General Findings of AA Study: What Keeps People Sober?
- Spending time with individuals who support recovery efforts: This goes along with the “change people, places and things” we so often hear is part of recovery. If people change not only behaviors, but the people they hang out with, it will support a better chance at recovery. It helps give individuals the confidence and hope that recovery and sobriety is possible. It gives people not only support, but a new community to engage in social settings.
- There is support for the 90 meetings in 90 days mantra you hear so often about AA meetings: The more meetings you attend in the first 3 months of sobriety, the greater the chances are to stay sober for the next year.
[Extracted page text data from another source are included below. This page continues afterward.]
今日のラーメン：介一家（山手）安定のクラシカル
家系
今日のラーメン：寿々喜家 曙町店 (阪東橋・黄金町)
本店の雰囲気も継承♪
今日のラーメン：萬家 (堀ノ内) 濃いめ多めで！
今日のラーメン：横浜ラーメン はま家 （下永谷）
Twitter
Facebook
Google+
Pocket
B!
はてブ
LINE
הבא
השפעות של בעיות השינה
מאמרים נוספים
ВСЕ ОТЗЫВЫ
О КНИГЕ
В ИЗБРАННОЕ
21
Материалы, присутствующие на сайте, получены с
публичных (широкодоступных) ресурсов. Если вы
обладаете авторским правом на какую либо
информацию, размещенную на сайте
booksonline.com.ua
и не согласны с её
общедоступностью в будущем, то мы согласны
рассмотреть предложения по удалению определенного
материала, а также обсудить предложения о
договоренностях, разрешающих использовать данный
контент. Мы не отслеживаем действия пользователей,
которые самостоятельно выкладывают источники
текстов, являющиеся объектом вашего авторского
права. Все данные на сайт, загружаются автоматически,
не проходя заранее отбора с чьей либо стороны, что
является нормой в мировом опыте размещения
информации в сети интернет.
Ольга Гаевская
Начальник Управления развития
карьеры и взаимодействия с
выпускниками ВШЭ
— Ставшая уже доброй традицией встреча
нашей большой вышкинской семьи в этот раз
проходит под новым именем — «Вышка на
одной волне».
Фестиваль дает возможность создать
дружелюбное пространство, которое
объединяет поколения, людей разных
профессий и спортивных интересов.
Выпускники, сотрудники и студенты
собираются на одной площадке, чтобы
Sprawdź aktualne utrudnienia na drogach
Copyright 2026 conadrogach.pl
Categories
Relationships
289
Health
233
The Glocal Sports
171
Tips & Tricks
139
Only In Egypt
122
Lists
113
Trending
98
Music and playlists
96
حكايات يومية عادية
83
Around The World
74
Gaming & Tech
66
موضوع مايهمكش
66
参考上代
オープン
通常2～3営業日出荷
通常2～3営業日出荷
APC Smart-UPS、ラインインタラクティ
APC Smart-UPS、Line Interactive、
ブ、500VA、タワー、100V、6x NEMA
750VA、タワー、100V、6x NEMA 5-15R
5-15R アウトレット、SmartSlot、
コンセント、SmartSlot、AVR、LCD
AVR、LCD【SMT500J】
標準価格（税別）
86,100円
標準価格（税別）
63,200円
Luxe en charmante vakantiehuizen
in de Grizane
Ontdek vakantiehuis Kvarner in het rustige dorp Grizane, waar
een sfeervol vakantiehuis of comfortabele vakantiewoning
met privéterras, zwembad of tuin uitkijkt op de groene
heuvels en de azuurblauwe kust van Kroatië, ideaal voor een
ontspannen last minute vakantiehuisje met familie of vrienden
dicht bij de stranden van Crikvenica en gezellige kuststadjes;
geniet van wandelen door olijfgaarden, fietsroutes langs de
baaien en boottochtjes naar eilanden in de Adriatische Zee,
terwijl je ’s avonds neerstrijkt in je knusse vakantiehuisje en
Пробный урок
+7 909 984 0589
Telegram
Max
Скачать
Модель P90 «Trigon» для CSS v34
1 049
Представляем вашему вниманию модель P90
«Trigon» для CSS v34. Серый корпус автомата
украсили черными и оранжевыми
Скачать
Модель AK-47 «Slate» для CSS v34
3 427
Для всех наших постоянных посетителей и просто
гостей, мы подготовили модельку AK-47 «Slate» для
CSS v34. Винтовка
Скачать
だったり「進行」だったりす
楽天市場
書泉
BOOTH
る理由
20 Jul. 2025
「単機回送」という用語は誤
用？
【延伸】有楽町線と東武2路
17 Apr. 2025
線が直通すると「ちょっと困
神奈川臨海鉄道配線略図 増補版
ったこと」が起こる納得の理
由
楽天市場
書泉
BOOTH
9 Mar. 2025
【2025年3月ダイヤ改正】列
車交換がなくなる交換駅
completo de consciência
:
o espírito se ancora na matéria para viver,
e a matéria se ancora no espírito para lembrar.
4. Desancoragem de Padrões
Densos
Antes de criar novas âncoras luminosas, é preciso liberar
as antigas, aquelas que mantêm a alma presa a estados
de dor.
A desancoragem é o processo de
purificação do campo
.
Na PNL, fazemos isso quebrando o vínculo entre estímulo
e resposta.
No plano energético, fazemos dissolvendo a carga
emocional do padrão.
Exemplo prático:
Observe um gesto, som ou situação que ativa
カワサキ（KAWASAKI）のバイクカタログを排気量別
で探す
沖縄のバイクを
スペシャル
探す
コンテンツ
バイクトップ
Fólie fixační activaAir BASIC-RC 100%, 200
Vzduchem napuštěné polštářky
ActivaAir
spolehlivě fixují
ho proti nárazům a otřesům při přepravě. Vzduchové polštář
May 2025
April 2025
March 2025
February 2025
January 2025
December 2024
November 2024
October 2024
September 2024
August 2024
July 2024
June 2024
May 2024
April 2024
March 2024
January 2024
“The results suggest that social context factors are key; the people who associate with individuals attempting to begin recovery can be crucial to their likelihood of success,” says Kelly.
Recovery and Support Systems
I have long been a supporter of creating communities of support to help people feel less alone, to give a place where people can talk safely, and be able to talk with people who have been through the struggle and can help show that recovery is indeed possible and is happening on a daily basis. I went to AA for months when I got out of rehab, often to two meetings a day, and hung out the rest of the day with people from the place playing games, to help me stay sober. Often when you leave rehab, the concern is you will not only return to the same old behaviors, but isolate or return to the people you had hung out with before. My biggest challenge was isolation. It was when hiding I was in the most danger. I found it empowering to be around other young people who had gotten sober and had long periods of sobriety. They showed me that you can live, be social and have fun while staying sober. That was a large gift I received from AA.
Although I do not go to AA now, I know the power of a sense of community and social connections in recovery. Whether we go to support groups, do online support chats, participate and blog, use twitter as a support tool, it is all about social connection. I believe it is one of the large keys to the recovery puzzle.
How crucial are social connections to your own recovery?